Nachdem der Truppenübungsplatz Baumholder mit französischen Truppen belegt wurde, musste die Bevölkerung des Kreises die vielen Offizierswohnungen mit Möbeln, Betten und Hausrat ausstatten. Von Oktober 1945 bis Januar 1946 wurden in allen Dörfern Requisitionen durchgeführt. Mitglieder und führende Leute der NSDAP wurden dabei am meisten gerupft. Offenbach hatte etwa 40 komplette Zimmereinrichtungen, viele Herde, Bilder, Bettwäsche, elektrische Geräte, Haus- und Küchengeräte, Radios und vieles andere abzuliefern. Zwei Wochen lang war das Requisitionskommando hier tätig. Nach versteckten Gegenständen wurde gesucht. Oft gaben sogar Nachbarn dem Kommando einen Wink, wo noch was zufinden sei. Nach dem Einmarsch der Amerikaner mussten sofort alle Waffen beim Bürgermeister abgeliefert werden.

Am 20.06.1948 wurde die lange erwartete Währungsreform ganz unverhofft durchgeführt. Bald waren in den Schaufenstern und in den Läden wieder Lebensmittel und alle Bedarfsartikel zu sehen und wurden den Kunden mit freundlichen Worten angeboten. Man musste sich wundern, wo diese Waren so schnell herkamen und konnte die Überzeugung gewinnen, dass viele von ihnen in geheimen Lagern für diesen Tag bereitgehalten wurden.

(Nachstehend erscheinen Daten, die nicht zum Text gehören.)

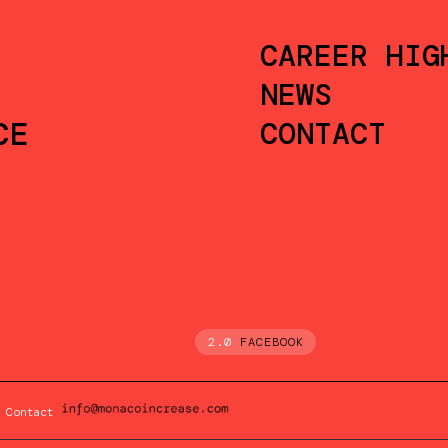
CAREER HIG
NEWS
CE
CONTACT
2.0
FACEBOOK
Contact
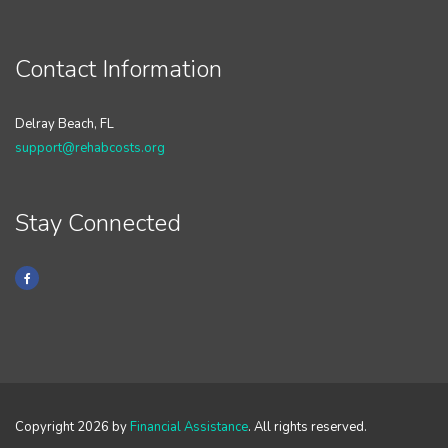
Contact Information
Delray Beach, FL
support@rehabcosts.org
Stay Connected
Copyright 2026 by
Financial Assistance
. All rights reserved.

Leider war nun bald das Geld die einzige Mangelware. Die Leute, die in den Hungerjahren am meisten gedarbt hatten, konnten auch jetzt die schönen Sachen nur in den Schaufenstern bewundern.  Zum Kaufen fehlte ihnen das Geld“.

Foto: Anna Kohl, die „Kohle-Bas“ aus Wiesweiler, versorgte mit ihrem Wägelchen die Menschen aus den umliegenden Dörfern mit Obst und Gemüse und dem Notwendigsten.